> **PROBLEM TO WORK ON**: Starting at the line below holding "Alkhairat, Pengurus Komda dan WIA" and stopping at the line holding "Skontaktuj się z nami", print every line exactly, both ends included, and leave the rest out.

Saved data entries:
□ □ □ □ □ □ □

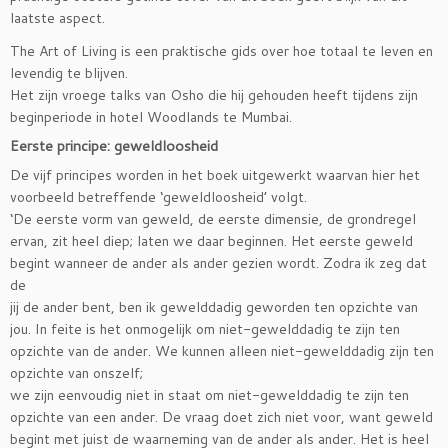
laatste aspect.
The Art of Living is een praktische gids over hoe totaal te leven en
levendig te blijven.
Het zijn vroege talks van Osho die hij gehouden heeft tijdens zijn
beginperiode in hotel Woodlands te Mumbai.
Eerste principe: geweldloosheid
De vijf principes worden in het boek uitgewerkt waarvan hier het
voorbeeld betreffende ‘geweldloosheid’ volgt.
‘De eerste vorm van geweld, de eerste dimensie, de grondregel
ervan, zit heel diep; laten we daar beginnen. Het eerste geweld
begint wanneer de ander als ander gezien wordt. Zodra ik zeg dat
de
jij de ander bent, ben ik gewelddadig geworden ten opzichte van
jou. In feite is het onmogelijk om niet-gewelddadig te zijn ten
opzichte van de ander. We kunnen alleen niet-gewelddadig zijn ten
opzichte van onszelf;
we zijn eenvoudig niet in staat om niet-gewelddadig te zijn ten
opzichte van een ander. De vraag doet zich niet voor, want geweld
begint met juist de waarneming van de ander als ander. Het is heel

□ □ □ □ □ □ □

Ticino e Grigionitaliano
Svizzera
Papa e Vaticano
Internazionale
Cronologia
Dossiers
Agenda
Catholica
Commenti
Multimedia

□ □ □ □ □ □ □

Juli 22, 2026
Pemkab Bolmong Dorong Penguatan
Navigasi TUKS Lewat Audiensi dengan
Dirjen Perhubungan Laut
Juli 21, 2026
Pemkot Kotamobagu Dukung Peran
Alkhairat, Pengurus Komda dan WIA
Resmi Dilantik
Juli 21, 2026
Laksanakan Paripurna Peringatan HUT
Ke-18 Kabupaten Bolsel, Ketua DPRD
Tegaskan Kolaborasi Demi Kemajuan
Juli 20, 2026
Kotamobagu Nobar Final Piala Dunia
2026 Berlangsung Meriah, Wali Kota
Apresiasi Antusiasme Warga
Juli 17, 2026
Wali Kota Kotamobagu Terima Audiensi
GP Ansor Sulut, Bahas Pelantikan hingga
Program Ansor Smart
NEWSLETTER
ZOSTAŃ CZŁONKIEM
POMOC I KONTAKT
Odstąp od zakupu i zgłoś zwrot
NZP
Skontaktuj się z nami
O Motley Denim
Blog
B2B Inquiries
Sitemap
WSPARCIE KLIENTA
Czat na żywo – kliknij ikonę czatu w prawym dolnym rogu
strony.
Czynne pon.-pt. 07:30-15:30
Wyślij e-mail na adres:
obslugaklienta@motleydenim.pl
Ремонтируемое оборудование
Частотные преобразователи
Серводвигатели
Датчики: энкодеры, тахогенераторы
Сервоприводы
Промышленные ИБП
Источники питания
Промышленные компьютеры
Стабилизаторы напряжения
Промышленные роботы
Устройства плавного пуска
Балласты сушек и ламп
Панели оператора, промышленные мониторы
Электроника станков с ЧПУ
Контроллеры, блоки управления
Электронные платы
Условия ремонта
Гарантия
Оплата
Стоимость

□ □ □ □ □ □ □

> **SOLUTION TO THIS EXERCISE**:
Alkhairat, Pengurus Komda dan WIA
Resmi Dilantik
Juli 21, 2026
Laksanakan Paripurna Peringatan HUT
Ke-18 Kabupaten Bolsel, Ketua DPRD
Tegaskan Kolaborasi Demi Kemajuan
Juli 20, 2026
Kotamobagu Nobar Final Piala Dunia
2026 Berlangsung Meriah, Wali Kota
Apresiasi Antusiasme Warga
Juli 17, 2026
Wali Kota Kotamobagu Terima Audiensi
GP Ansor Sulut, Bahas Pelantikan hingga
Program Ansor Smart
NEWSLETTER
ZOSTAŃ CZŁONKIEM
POMOC I KONTAKT
Odstąp od zakupu i zgłoś zwrot
NZP
Skontaktuj się z nami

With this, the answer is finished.